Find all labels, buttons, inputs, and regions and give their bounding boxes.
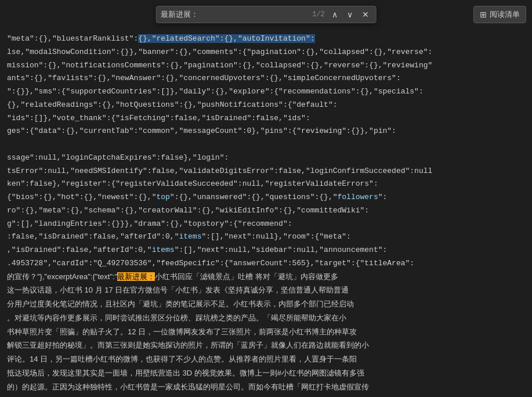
code-line-2: lse,"modalShowCondition":{}},"banner":{}… — [7, 46, 525, 59]
find-label: 最新进展： — [161, 9, 198, 20]
code-line-5: ":{}},"sms":{"supportedCountries":[]},"d… — [7, 85, 525, 99]
code-line-16: :false,"isDrained":false,"afterId":0,"it… — [7, 230, 525, 244]
code-line-10: ssage":null,"loginCaptchaExpires":false}… — [7, 151, 525, 165]
code-line-4: ants":{},"favlists":{},"newAnswer":{},"c… — [7, 72, 525, 85]
find-count: 1/2 — [312, 10, 325, 19]
reading-list-icon: ⊞ — [480, 10, 487, 19]
code-lines: "meta":{},"bluestarRanklist":{},"related… — [7, 33, 525, 394]
code-line-12: ken":false},"register":{"registerValidat… — [7, 178, 525, 191]
code-line-7: "ids":[]},"vote_thank":{"isFetching":fal… — [7, 112, 525, 125]
find-next-button[interactable]: ∨ — [345, 9, 355, 20]
code-line-3: mission":{},"notificationsComments":{},"… — [7, 59, 525, 73]
code-line-27: 的）的起源。正因为这种独特性，小红书曾是一家成长迅猛的明星公司。而如今有吐槽「网… — [7, 381, 525, 395]
find-prev-button[interactable]: ∧ — [330, 9, 340, 20]
main-content: "meta":{},"bluestarRanklist":{},"related… — [0, 0, 532, 397]
code-line-26: 抵达现场后，发现这里其实是一面墙，用壁纸营造出 3D 的视觉效果。微博上一则#小… — [7, 367, 525, 381]
code-line-23: 书种草照片变「照骗」的贴子火了。12 日，一位微博网友发布了三张照片，前两张是小… — [7, 326, 525, 340]
code-line-19: 的宣传？"},"excerptArea":{"text":"最新进展：小红书回应… — [7, 270, 525, 284]
code-line-24: 解锁三亚超好拍的秘境」。而第三张则是她实地探访的照片，所谓的「蓝房子」就像人们在… — [7, 339, 525, 353]
code-line-14: ro":{},"meta":{},"schema":{},"creatorWal… — [7, 204, 525, 218]
reading-list-label: 阅读清单 — [490, 9, 520, 20]
code-line-15: g":[],"landingEntries":{}}},"drama":{},"… — [7, 218, 525, 231]
code-line-9 — [7, 138, 525, 151]
code-line-21: 分用户过度美化笔记的情况，且社区内「避坑」类的笔记展示不足。小红书表示，内部多个… — [7, 298, 525, 312]
code-line-17: ,"isDrained":false,"afterId":0,"items":[… — [7, 244, 525, 257]
code-line-20: 这一热议话题，小红书 10 月 17 日在官方微信号「小红书」发表《坚持真诚分享… — [7, 284, 525, 298]
code-line-1: "meta":{},"bluestarRanklist":{},"related… — [7, 33, 525, 46]
code-line-25: 评论。14 日，另一篇吐槽小红书的微博，也获得了不少人的点赞。从推荐者的照片里看… — [7, 353, 525, 367]
reading-list-button[interactable]: ⊞ 阅读清单 — [473, 6, 526, 23]
code-line-22: 。对避坑等内容作更多展示，同时尝试推出景区分位榜、踩坑榜之类的产品。「竭尽所能帮… — [7, 312, 525, 326]
find-input[interactable] — [203, 10, 307, 19]
code-line-18: .4953728","cardId":"Q_492703536","feedSp… — [7, 257, 525, 270]
code-line-8: ges":{"data":{},"currentTab":"common","m… — [7, 125, 525, 138]
code-line-6: {},"relatedReadings":{},"hotQuestions":{… — [7, 99, 525, 112]
code-line-13: {"bios":{},"hot":{},"newest":{},"top":{}… — [7, 191, 525, 204]
code-line-11: tsError":null,"needSMSIdentify":false,"v… — [7, 165, 525, 178]
find-close-button[interactable]: ✕ — [360, 9, 371, 20]
find-bar: 最新进展： 1/2 ∧ ∨ ✕ — [155, 6, 377, 23]
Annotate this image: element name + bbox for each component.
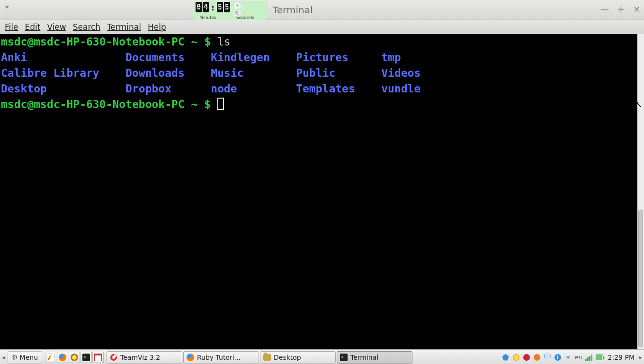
####
Exercise directions
Pictures stay out, but every record above is to be returned exactly.

Task result
Find all labels, buttons, inputs, and regions and give their bounding boxes.
code-line-2: lse,"modalShowCondition":{}},"banner":{}… — [7, 46, 525, 59]
find-label: 最新进展： — [161, 9, 198, 20]
code-line-5: ":{}},"sms":{"supportedCountries":[]},"d… — [7, 85, 525, 99]
code-line-16: :false,"isDrained":false,"afterId":0,"it… — [7, 230, 525, 244]
code-line-10: ssage":null,"loginCaptchaExpires":false}… — [7, 151, 525, 165]
code-line-4: ants":{},"favlists":{},"newAnswer":{},"c… — [7, 72, 525, 85]
find-count: 1/2 — [312, 10, 325, 19]
reading-list-icon: ⊞ — [480, 10, 487, 19]
code-lines: "meta":{},"bluestarRanklist":{},"related… — [7, 33, 525, 394]
code-line-12: ken":false},"register":{"registerValidat… — [7, 178, 525, 191]
code-line-7: "ids":[]},"vote_thank":{"isFetching":fal… — [7, 112, 525, 125]
find-next-button[interactable]: ∨ — [345, 9, 355, 20]
code-line-3: mission":{},"notificationsComments":{},"… — [7, 59, 525, 73]
code-line-27: 的）的起源。正因为这种独特性，小红书曾是一家成长迅猛的明星公司。而如今有吐槽「网… — [7, 381, 525, 395]
find-prev-button[interactable]: ∧ — [330, 9, 340, 20]
main-content: "meta":{},"bluestarRanklist":{},"related… — [0, 0, 532, 397]
code-line-26: 抵达现场后，发现这里其实是一面墙，用壁纸营造出 3D 的视觉效果。微博上一则#小… — [7, 367, 525, 381]
code-line-23: 书种草照片变「照骗」的贴子火了。12 日，一位微博网友发布了三张照片，前两张是小… — [7, 326, 525, 340]
code-line-19: 的宣传？"},"excerptArea":{"text":"最新进展：小红书回应… — [7, 270, 525, 284]
code-line-24: 解锁三亚超好拍的秘境」。而第三张则是她实地探访的照片，所谓的「蓝房子」就像人们在… — [7, 339, 525, 353]
code-line-14: ro":{},"meta":{},"schema":{},"creatorWal… — [7, 204, 525, 218]
reading-list-label: 阅读清单 — [490, 9, 520, 20]
code-line-15: g":[],"landingEntries":{}}},"drama":{},"… — [7, 218, 525, 231]
code-line-9 — [7, 138, 525, 151]
code-line-21: 分用户过度美化笔记的情况，且社区内「避坑」类的笔记展示不足。小红书表示，内部多个… — [7, 298, 525, 312]
code-line-17: ,"isDrained":false,"afterId":0,"items":[… — [7, 244, 525, 257]
code-line-20: 这一热议话题，小红书 10 月 17 日在官方微信号「小红书」发表《坚持真诚分享… — [7, 284, 525, 298]
code-line-1: "meta":{},"bluestarRanklist":{},"related… — [7, 33, 525, 46]
code-line-25: 评论。14 日，另一篇吐槽小红书的微博，也获得了不少人的点赞。从推荐者的照片里看… — [7, 353, 525, 367]
reading-list-button[interactable]: ⊞ 阅读清单 — [473, 6, 526, 23]
code-line-22: 。对避坑等内容作更多展示，同时尝试推出景区分位榜、踩坑榜之类的产品。「竭尽所能帮… — [7, 312, 525, 326]
find-input[interactable] — [203, 10, 307, 19]
code-line-18: .4953728","cardId":"Q_492703536","feedSp… — [7, 257, 525, 270]
code-line-8: ges":{"data":{},"currentTab":"common","m… — [7, 125, 525, 138]
code-line-6: {},"relatedReadings":{},"hotQuestions":{… — [7, 99, 525, 112]
code-line-13: {"bios":{},"hot":{},"newest":{},"top":{}… — [7, 191, 525, 204]
code-line-11: tsError":null,"needSMSIdentify":false,"v… — [7, 165, 525, 178]
find-close-button[interactable]: ✕ — [360, 9, 371, 20]
find-bar: 最新进展： 1/2 ∧ ∨ ✕ — [155, 6, 377, 23]
Annotate this image: element name + bbox for each component.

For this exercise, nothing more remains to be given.